* [THE RECORDS]:
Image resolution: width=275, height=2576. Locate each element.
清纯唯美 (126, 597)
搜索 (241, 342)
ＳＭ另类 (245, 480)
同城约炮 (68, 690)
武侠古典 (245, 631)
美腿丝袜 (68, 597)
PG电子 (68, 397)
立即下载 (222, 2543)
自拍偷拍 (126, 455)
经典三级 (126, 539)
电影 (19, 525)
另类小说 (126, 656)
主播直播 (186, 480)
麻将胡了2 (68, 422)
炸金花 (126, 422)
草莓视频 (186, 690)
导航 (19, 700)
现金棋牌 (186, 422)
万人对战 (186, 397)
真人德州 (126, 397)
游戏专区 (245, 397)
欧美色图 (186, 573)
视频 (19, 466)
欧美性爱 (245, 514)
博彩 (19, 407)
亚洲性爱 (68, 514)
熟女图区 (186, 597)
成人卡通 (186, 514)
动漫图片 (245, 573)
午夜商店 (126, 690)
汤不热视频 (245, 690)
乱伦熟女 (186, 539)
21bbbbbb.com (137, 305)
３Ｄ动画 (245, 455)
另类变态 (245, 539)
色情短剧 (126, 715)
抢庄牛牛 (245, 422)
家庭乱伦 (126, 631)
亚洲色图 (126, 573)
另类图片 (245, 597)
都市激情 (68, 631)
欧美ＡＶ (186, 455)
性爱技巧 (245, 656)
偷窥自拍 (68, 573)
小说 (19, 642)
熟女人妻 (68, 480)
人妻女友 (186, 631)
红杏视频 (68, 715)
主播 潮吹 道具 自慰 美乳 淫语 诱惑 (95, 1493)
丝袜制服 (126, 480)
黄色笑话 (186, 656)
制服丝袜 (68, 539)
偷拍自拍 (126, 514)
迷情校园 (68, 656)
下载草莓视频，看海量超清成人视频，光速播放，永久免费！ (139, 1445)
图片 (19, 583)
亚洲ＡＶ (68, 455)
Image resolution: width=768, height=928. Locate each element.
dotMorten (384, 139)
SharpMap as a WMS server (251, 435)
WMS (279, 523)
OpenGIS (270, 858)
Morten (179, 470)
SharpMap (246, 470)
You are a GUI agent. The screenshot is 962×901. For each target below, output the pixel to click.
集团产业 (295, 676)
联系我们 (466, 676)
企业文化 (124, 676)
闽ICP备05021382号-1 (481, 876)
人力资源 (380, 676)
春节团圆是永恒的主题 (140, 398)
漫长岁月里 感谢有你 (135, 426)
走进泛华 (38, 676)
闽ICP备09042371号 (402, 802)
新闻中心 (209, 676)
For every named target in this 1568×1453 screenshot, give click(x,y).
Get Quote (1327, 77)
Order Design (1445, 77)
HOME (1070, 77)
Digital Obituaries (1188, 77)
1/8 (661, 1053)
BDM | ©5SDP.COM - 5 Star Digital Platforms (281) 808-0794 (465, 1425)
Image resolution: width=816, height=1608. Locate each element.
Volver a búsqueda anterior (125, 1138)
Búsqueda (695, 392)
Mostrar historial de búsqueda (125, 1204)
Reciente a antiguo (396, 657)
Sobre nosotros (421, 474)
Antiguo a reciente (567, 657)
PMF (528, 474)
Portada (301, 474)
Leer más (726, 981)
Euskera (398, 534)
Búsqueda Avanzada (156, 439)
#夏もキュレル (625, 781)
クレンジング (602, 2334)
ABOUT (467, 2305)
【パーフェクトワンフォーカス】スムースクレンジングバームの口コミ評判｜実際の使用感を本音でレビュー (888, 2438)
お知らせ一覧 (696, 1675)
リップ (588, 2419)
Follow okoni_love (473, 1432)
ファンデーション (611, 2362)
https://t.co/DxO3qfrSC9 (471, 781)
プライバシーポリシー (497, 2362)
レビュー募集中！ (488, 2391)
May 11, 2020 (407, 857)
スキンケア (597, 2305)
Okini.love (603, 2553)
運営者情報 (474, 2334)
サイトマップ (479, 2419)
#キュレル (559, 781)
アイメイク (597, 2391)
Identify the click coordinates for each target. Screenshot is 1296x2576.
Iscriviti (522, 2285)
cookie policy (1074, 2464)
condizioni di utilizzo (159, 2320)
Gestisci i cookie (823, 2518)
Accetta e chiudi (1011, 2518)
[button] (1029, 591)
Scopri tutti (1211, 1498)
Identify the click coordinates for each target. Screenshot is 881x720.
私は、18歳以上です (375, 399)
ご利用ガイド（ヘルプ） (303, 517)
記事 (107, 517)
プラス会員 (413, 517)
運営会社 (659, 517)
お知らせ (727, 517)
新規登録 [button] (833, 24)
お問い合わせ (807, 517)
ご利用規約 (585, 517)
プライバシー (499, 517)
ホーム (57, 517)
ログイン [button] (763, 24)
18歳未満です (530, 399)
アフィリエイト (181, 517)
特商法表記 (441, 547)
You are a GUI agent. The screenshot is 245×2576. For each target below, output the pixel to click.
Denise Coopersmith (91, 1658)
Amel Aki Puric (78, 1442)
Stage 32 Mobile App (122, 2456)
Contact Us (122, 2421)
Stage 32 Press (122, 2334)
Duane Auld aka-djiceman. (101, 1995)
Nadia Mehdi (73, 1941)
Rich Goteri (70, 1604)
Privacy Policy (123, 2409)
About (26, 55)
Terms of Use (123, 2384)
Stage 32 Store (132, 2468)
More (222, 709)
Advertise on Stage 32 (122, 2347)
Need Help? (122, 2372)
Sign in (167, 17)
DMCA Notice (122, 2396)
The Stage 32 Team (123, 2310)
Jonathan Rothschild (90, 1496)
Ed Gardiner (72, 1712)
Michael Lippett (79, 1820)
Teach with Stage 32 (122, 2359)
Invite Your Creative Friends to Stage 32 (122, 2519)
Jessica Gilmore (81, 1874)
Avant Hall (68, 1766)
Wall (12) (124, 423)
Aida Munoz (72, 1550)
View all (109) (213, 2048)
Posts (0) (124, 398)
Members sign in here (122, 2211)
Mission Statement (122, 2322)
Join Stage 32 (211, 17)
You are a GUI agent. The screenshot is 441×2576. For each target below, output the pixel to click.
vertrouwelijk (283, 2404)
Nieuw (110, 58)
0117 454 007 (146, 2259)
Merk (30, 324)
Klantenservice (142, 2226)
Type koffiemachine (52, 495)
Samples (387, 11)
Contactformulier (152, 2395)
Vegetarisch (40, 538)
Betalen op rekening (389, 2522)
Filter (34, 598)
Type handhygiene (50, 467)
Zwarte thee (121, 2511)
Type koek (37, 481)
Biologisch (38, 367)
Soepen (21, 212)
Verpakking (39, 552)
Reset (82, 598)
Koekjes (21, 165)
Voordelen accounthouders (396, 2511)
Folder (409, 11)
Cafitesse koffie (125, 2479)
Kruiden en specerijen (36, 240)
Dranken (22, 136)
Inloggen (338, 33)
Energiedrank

* [TO DO]:
An exact written copy of every entry is the required answer.

* [OUTPUT OF THE TASK]:
Image resolution: width=275, height=2576. Locate each element.
清纯唯美 (126, 597)
搜索 (241, 342)
ＳＭ另类 (245, 480)
同城约炮 (68, 690)
武侠古典 (245, 631)
美腿丝袜 (68, 597)
PG电子 (68, 397)
立即下载 (222, 2543)
自拍偷拍 (126, 455)
经典三级 (126, 539)
电影 (19, 525)
另类小说 (126, 656)
主播直播 (186, 480)
麻将胡了2 (68, 422)
炸金花 (126, 422)
草莓视频 (186, 690)
导航 (19, 700)
现金棋牌 (186, 422)
万人对战 (186, 397)
真人德州 (126, 397)
游戏专区 (245, 397)
欧美色图 (186, 573)
视频 (19, 466)
欧美性爱 (245, 514)
博彩 (19, 407)
亚洲性爱 (68, 514)
熟女图区 (186, 597)
成人卡通 (186, 514)
动漫图片 (245, 573)
午夜商店 (126, 690)
汤不热视频 (245, 690)
乱伦熟女 (186, 539)
21bbbbbb.com (137, 305)
３Ｄ动画 (245, 455)
另类变态 (245, 539)
色情短剧 (126, 715)
抢庄牛牛 (245, 422)
家庭乱伦 (126, 631)
亚洲色图 (126, 573)
另类图片 (245, 597)
都市激情 (68, 631)
欧美ＡＶ (186, 455)
性爱技巧 (245, 656)
偷窥自拍 (68, 573)
小说 (19, 642)
熟女人妻 (68, 480)
人妻女友 (186, 631)
红杏视频 (68, 715)
主播 潮吹 道具 自慰 美乳 淫语 诱惑 (95, 1493)
丝袜制服 (126, 480)
黄色笑话 (186, 656)
制服丝袜 (68, 539)
偷拍自拍 (126, 514)
迷情校园 (68, 656)
下载草莓视频，看海量超清成人视频，光速播放，永久免费！ (139, 1445)
图片 (19, 583)
亚洲ＡＶ (68, 455)
Image resolution: width=768, height=928. Locate each element.
dotMorten (384, 139)
SharpMap as a WMS server (251, 435)
WMS (279, 523)
OpenGIS (270, 858)
Morten (179, 470)
SharpMap (246, 470)
You are a GUI agent. The screenshot is 962×901. For each target below, output the pixel to click.
集团产业 (295, 676)
联系我们 (466, 676)
企业文化 (124, 676)
闽ICP备05021382号-1 (481, 876)
人力资源 (380, 676)
春节团圆是永恒的主题 (140, 398)
漫长岁月里 感谢有你 (135, 426)
走进泛华 (38, 676)
闽ICP备09042371号 (402, 802)
新闻中心 (209, 676)
For every named target in this 1568×1453 screenshot, give click(x,y).
Get Quote (1327, 77)
Order Design (1445, 77)
HOME (1070, 77)
Digital Obituaries (1188, 77)
1/8 (661, 1053)
BDM | ©5SDP.COM - 5 Star Digital Platforms (281) 808-0794 (465, 1425)
Image resolution: width=816, height=1608. Locate each element.
Volver a búsqueda anterior (125, 1138)
Búsqueda (695, 392)
Mostrar historial de búsqueda (125, 1204)
Reciente a antiguo (396, 657)
Sobre nosotros (421, 474)
Antiguo a reciente (567, 657)
PMF (528, 474)
Portada (301, 474)
Leer más (726, 981)
Euskera (398, 534)
Búsqueda Avanzada (156, 439)
#夏もキュレル (625, 781)
クレンジング (602, 2334)
ABOUT (467, 2305)
【パーフェクトワンフォーカス】スムースクレンジングバームの口コミ評判｜実際の使用感を本音でレビュー (888, 2438)
お知らせ一覧 (696, 1675)
リップ (588, 2419)
Follow okoni_love (473, 1432)
ファンデーション (611, 2362)
https://t.co/DxO3qfrSC9 (471, 781)
プライバシーポリシー (497, 2362)
レビュー募集中！ (488, 2391)
May 11, 2020 (407, 857)
スキンケア (597, 2305)
Okini.love (603, 2553)
運営者情報 (474, 2334)
サイトマップ (479, 2419)
#キュレル (559, 781)
アイメイク (597, 2391)
Identify the click coordinates for each target. Screenshot is 1296x2576.
Iscriviti (522, 2285)
cookie policy (1074, 2464)
condizioni di utilizzo (159, 2320)
Gestisci i cookie (823, 2518)
Accetta e chiudi (1011, 2518)
[button] (1029, 591)
Scopri tutti (1211, 1498)
Identify the click coordinates for each target. Screenshot is 881x720.
私は、18歳以上です (375, 399)
ご利用ガイド（ヘルプ） (303, 517)
記事 (107, 517)
プラス会員 (413, 517)
運営会社 (659, 517)
お知らせ (727, 517)
新規登録 [button] (833, 24)
お問い合わせ (807, 517)
ご利用規約 (585, 517)
プライバシー (499, 517)
ホーム (57, 517)
ログイン [button] (763, 24)
18歳未満です (530, 399)
アフィリエイト (181, 517)
特商法表記 (441, 547)
You are a GUI agent. The screenshot is 245×2576. For each target below, output the pixel to click.
Denise Coopersmith (91, 1658)
Amel Aki Puric (78, 1442)
Stage 32 Mobile App (122, 2456)
Contact Us (122, 2421)
Stage 32 Press (122, 2334)
Duane Auld aka-djiceman. (101, 1995)
Nadia Mehdi (73, 1941)
Rich Goteri (70, 1604)
Privacy Policy (123, 2409)
About (26, 55)
Terms of Use (123, 2384)
Stage 32 Store (132, 2468)
More (222, 709)
Advertise on Stage 32 (122, 2347)
Need Help? (122, 2372)
Sign in (167, 17)
DMCA Notice (122, 2396)
The Stage 32 Team (123, 2310)
Jonathan Rothschild (90, 1496)
Ed Gardiner (72, 1712)
Michael Lippett (79, 1820)
Teach with Stage 32 (122, 2359)
Invite Your Creative Friends to Stage 32 (122, 2519)
Jessica Gilmore (81, 1874)
Avant Hall (68, 1766)
Wall (12) (124, 423)
Aida Munoz (72, 1550)
View all (109) (213, 2048)
Posts (0) (124, 398)
Members sign in here (122, 2211)
Mission Statement (122, 2322)
Join Stage 32 (211, 17)
You are a GUI agent. The screenshot is 441×2576. For each target below, output the pixel to click.
vertrouwelijk (283, 2404)
Nieuw (110, 58)
0117 454 007 (146, 2259)
Merk (30, 324)
Klantenservice (142, 2226)
Type koffiemachine (52, 495)
Samples (387, 11)
Contactformulier (152, 2395)
Vegetarisch (40, 538)
Betalen op rekening (389, 2522)
Filter (34, 598)
Type handhygiene (50, 467)
Zwarte thee (121, 2511)
Type koek (37, 481)
Biologisch (38, 367)
Soepen (21, 212)
Verpakking (39, 552)
Reset (82, 598)
Koekjes (21, 165)
Voordelen accounthouders (396, 2511)
Folder (409, 11)
Cafitesse koffie (125, 2479)
Kruiden en specerijen (36, 240)
Dranken (22, 136)
Inloggen (338, 33)
Energiedrank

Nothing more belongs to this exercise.